Le lodi che mi fai del mio lavoro sulla ritmica mi hanno fatto un piacere infinito. Me ne hanno fatto tanto che quasi quasi temo che tu le abbi un po’ accresciute per eccesso di benevolenza o per buonumore o perchè ti venivano dette con tanta lepidezza. Ma insomma, anche se ci dovessi far la ta|3|ra, me ne resta tanta parte da costituire di per sè un sufficiente premio delle fatiche durate per rendermi conto di questioni così difficili e per cercar di ridurle a un’espressione facile.
Quanto a ovum non avevo punto dimenticato l’opinione del “valoroso Alemanno”; ma nonostante la mia riverenza e la mia fede nel suo singolare acume, non mi sono mai potuto persuadere della sua teoria1. Ho mostrato il mio dissentimento in quel modo che più volentieri si fa quando si dissente da uno scrittore autorevole o da un amico carissimo, cioè tacitamente. Se dovessi parlar direi: come mai se in ovum ebbe luogo un allargamento per semplice dissimilazione dal v, il medesimo non è avvenuto in ove, róvere, gióvane, cóva, giova, rovo, ecc.? per non dir di sopra sovra ecc. ecc.? Qualcuna di tali parole sporadicamente |4| assume l’o largo in qualche parlata italiana o perfin toscana (p. es. senese giòvane), ma la norma toscana fondamentale resta fedele all’o stretto. Perciò m’è sempre parso più semplice spiegare codeste aberrazioni sporadiche con ragioni particolari di analogia ecc., come ho fatto nel Grundriss2, e per ovum attenersi alla dottrina del Diez3. Del resto è inutile dirti che io son pronto a convincermi, se le mie obiezioni potranno essere abbattute.
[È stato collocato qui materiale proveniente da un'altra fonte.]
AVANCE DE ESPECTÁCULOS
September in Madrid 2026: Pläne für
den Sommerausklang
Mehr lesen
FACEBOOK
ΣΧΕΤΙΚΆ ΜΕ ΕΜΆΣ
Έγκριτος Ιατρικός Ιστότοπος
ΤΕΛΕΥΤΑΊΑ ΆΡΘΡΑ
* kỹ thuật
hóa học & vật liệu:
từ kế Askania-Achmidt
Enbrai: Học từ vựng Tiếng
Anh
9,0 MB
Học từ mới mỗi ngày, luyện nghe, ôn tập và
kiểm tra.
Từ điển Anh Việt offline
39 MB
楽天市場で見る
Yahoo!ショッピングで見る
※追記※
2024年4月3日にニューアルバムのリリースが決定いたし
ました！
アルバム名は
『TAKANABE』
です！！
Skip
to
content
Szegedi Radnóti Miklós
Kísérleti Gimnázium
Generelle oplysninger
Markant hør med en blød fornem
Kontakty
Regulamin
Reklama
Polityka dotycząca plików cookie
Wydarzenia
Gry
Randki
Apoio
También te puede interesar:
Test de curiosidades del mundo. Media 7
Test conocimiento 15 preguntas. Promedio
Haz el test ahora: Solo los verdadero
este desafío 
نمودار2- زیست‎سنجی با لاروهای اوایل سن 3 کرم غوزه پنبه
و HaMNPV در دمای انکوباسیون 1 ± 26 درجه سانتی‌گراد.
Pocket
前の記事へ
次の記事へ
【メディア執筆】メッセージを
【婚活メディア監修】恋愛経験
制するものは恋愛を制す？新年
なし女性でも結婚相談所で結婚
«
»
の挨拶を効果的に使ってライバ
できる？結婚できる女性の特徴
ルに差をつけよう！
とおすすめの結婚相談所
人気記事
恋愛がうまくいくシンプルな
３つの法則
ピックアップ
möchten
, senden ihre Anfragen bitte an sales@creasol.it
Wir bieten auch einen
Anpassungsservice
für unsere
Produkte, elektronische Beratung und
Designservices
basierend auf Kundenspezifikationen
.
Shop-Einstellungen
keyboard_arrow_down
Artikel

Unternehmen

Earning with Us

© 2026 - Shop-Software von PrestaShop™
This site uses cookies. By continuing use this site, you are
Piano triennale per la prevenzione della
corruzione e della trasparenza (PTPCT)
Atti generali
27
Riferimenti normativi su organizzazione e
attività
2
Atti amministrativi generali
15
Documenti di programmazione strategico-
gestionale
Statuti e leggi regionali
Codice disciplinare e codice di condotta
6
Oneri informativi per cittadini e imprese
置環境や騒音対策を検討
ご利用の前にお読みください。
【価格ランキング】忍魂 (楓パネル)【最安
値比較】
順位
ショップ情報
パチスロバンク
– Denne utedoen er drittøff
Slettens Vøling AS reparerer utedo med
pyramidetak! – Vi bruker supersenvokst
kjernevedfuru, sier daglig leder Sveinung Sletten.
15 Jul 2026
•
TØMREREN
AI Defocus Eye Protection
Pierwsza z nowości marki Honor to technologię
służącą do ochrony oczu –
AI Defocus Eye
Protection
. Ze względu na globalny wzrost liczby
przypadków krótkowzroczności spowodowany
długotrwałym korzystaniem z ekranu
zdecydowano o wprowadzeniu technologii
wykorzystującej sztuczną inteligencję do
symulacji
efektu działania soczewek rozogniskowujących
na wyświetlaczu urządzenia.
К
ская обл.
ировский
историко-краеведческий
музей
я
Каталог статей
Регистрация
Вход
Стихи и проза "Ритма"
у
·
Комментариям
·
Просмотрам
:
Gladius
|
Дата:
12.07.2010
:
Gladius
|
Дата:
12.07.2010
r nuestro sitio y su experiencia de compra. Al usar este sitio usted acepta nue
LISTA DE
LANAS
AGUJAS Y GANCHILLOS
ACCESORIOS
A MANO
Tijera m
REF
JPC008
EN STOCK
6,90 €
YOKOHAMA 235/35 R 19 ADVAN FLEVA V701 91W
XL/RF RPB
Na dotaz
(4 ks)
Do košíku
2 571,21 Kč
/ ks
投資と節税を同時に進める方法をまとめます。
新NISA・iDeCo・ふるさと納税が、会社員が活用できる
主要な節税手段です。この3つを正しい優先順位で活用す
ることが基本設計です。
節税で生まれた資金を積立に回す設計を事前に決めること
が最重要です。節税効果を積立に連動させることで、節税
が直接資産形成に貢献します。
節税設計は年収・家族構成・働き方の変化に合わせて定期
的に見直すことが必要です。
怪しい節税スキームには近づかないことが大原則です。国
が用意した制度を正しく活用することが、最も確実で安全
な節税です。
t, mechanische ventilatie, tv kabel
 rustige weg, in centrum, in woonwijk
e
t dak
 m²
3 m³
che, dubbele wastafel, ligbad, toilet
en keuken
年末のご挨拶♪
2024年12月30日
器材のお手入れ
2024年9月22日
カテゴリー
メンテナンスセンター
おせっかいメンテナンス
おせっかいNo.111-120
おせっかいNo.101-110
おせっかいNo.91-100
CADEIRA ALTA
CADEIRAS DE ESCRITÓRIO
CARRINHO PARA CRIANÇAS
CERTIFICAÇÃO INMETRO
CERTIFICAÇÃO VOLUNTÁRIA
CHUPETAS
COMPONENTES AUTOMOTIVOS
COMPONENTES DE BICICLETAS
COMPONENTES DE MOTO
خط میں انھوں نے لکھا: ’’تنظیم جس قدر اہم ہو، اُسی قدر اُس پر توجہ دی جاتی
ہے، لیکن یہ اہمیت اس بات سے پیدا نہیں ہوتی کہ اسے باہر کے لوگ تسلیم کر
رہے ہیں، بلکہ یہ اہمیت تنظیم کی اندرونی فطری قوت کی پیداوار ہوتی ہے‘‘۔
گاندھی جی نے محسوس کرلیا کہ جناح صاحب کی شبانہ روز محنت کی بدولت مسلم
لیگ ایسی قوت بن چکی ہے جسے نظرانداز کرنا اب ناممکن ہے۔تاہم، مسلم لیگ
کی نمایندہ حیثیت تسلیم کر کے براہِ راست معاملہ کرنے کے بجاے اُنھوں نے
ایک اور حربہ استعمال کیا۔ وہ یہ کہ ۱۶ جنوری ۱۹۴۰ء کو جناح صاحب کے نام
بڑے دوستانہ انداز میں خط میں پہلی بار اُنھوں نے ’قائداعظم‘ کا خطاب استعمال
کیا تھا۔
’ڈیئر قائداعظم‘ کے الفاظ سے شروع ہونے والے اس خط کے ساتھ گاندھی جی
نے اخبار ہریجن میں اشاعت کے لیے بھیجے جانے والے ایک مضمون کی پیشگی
E ora veniamo al fuso. Avendo lasciato la mia Campobasso sui nove anni, non ho mai più visto filare. E poichè la mia vista è stata sempre cortissima, le percezioni sensibili di ordigni non passati solitamente per le mie mani, sono state sempre debolissime e le reminescenze mal fide. La voce muscolone perfino mi era ignota e non ne intravedo l’etimologia. A me par di ricordarmi che i fusi visti da me nella puerizia avessero la cocca; e dell’intaccatura spirale non saprei che dirti4. E il peggio è che a Napoli nessuna fila, e non so a chi domandare.
E il povero Meyer?
Il tuo aff.mo
F. d’Ovidio
1 Il lavoro di D’Ovidio lodato da Schuchardt è l’articolo Origine versi italiani: cf. la lettera L, CASNS, FDO, HS 18; in partic. il poscritto su *ŏvum. Nella sua Italienische Grammatik (Leipzig, Reisland, 1890, pp. 41 e 50) Meyer-Lübke aveva sostenuto che il tosc. uovo deriverebbe da un lat. volg. ǫvum, in cui «das ǫ sich durch den dissimilierenden Einfluss des v erklärt». Schuchardt ne era convinto e così spiegherà anche il dittongamento dell’ant. fr. trueve nelle Rom. Etym. II, pp. 63-64: cf. Christian Schmitt, Wörter und Sachen, in LRL, vol. I.1. Geschichte des Faches Romanistik. Metodologie (Das Sprachsystem), Tübingen, Max Niemeyer, 2001, pp. 235-292: 251. Discutendo altri fenomeni, la perifrasi «il molto valoroso alemanno» era stata utilizzata da Ascoli in riferimento a Meyer-Lübke, in AGI, IX, 1886, p. 104.
2 Cf. F. D’Ovidio & W. Meyer-Lübke, Die italienische Sprache, in Grundriss, pp. 518-520.
3 Cf. Diez, Grammatik, I, pp. 136-137, dove non è ancora riconosciuta l'influenza dissimulatrice della labiale sulla precedente o, ipotizzabile in *OVUM, *NOPTIAE, *PLOVIA, ecc.
4 Cf. la lettera L, CASNS, FDO, HS 18, e la nota 6.